# [WHAT YOU ARE ASKED TO DO]
Print exactly, and only, the lines from the one containing "Outline anything matching" through the last line of the records below, both included; leave out the pictures.
START INPUT MATERIAL
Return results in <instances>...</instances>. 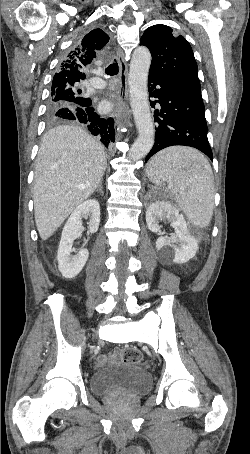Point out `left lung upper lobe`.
<instances>
[{
  "instance_id": "5c2ea615",
  "label": "left lung upper lobe",
  "mask_w": 250,
  "mask_h": 454,
  "mask_svg": "<svg viewBox=\"0 0 250 454\" xmlns=\"http://www.w3.org/2000/svg\"><path fill=\"white\" fill-rule=\"evenodd\" d=\"M140 44L151 52L150 74L173 82L200 85L190 44L170 27L157 24L147 28Z\"/></svg>"
}]
</instances>
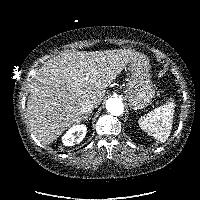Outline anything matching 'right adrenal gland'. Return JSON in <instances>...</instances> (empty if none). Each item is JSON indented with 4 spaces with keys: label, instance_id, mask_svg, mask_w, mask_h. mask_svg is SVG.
<instances>
[{
    "label": "right adrenal gland",
    "instance_id": "right-adrenal-gland-1",
    "mask_svg": "<svg viewBox=\"0 0 200 200\" xmlns=\"http://www.w3.org/2000/svg\"><path fill=\"white\" fill-rule=\"evenodd\" d=\"M90 115H91V113H88V114L84 115V116L82 117V120L88 121V120L90 119V118H89Z\"/></svg>",
    "mask_w": 200,
    "mask_h": 200
}]
</instances>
END INPUT MATERIAL
# [WRITTEN SOLUTION]
Outline anything matching 'right adrenal gland'. Return JSON in <instances>...</instances> (empty if none). Each item is JSON indented with 4 spaces with keys: label, instance_id, mask_svg, mask_w, mask_h. mask_svg is SVG.
<instances>
[{
    "label": "right adrenal gland",
    "instance_id": "right-adrenal-gland-1",
    "mask_svg": "<svg viewBox=\"0 0 200 200\" xmlns=\"http://www.w3.org/2000/svg\"><path fill=\"white\" fill-rule=\"evenodd\" d=\"M90 115H91V113H88V114L84 115V116L82 117V120L88 121V120L90 119V118H89Z\"/></svg>",
    "mask_w": 200,
    "mask_h": 200
}]
</instances>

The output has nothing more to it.